Page segmentation data
--- START ---

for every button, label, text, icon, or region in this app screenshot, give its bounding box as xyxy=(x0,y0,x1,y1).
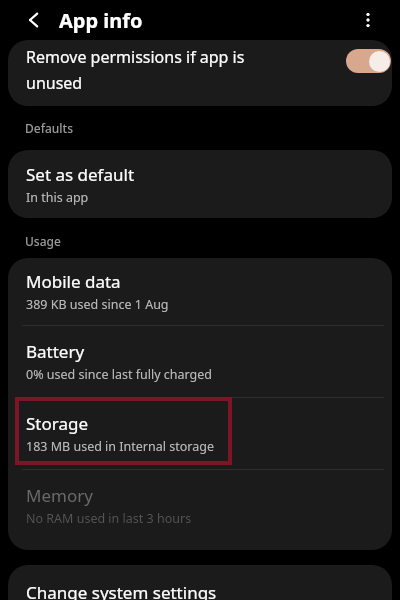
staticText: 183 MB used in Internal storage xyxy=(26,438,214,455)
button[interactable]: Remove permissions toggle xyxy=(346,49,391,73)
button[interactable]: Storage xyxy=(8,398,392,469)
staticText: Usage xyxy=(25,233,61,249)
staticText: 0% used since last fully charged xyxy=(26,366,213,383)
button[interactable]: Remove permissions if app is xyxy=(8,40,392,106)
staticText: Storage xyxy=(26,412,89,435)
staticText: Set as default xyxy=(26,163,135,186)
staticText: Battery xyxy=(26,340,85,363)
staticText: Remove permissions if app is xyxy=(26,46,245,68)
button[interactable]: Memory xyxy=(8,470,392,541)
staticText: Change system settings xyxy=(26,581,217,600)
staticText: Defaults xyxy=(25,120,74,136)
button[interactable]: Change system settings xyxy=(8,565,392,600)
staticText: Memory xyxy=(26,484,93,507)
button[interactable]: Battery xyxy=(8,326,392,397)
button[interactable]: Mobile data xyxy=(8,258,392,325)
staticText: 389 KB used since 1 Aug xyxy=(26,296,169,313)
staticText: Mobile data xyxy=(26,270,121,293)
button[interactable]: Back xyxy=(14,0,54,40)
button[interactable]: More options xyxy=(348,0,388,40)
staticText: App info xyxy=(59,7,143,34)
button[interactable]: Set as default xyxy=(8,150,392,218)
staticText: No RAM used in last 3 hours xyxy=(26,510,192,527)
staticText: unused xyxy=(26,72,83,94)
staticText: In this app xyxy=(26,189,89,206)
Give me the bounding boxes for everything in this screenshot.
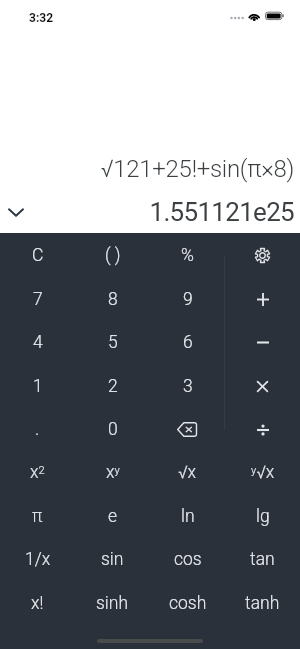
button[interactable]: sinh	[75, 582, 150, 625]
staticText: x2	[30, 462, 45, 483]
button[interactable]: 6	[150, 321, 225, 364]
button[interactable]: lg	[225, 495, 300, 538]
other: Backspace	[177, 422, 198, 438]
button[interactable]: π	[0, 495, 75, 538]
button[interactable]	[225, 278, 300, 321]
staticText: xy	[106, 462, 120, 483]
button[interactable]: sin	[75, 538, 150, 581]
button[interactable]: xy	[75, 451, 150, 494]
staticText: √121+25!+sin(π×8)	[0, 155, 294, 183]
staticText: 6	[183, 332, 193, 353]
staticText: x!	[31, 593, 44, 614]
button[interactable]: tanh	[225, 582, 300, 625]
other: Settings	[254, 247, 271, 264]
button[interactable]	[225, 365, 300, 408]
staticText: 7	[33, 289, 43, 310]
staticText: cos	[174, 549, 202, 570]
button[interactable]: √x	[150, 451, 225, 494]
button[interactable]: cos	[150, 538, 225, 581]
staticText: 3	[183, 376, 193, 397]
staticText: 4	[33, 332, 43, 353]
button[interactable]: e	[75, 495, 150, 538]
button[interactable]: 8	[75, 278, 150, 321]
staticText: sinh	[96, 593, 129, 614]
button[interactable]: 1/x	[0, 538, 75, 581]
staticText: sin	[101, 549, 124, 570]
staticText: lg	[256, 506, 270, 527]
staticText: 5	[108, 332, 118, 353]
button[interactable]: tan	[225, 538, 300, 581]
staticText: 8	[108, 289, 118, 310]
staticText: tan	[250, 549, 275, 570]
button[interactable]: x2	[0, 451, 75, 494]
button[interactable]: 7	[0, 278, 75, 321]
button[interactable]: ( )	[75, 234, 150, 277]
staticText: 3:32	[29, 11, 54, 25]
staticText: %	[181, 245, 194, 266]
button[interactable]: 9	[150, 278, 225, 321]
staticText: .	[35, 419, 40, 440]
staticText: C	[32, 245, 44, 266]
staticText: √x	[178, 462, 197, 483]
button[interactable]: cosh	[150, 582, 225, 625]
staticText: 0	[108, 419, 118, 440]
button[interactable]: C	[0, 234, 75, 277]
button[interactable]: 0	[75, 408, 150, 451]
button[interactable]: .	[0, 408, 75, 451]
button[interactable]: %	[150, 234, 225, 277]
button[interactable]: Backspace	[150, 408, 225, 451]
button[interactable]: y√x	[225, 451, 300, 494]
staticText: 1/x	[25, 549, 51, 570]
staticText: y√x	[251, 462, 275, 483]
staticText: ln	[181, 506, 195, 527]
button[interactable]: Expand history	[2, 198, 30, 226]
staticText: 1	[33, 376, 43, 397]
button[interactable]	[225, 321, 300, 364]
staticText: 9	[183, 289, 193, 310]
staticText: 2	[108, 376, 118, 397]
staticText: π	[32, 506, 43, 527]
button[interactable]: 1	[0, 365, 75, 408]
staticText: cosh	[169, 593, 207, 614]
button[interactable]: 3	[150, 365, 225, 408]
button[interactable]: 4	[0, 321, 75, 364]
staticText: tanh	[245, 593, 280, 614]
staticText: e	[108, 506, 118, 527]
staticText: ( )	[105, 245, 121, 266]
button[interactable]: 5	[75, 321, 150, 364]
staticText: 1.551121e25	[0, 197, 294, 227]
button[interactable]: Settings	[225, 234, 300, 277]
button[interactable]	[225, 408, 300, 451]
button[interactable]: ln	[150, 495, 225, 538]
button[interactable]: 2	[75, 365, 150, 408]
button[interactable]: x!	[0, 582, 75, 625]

--- END ---

Pull every line containing the word "sinh" out of the entries above.

button[interactable]: sinh	[75, 582, 150, 625]
staticText: sinh	[96, 593, 129, 614]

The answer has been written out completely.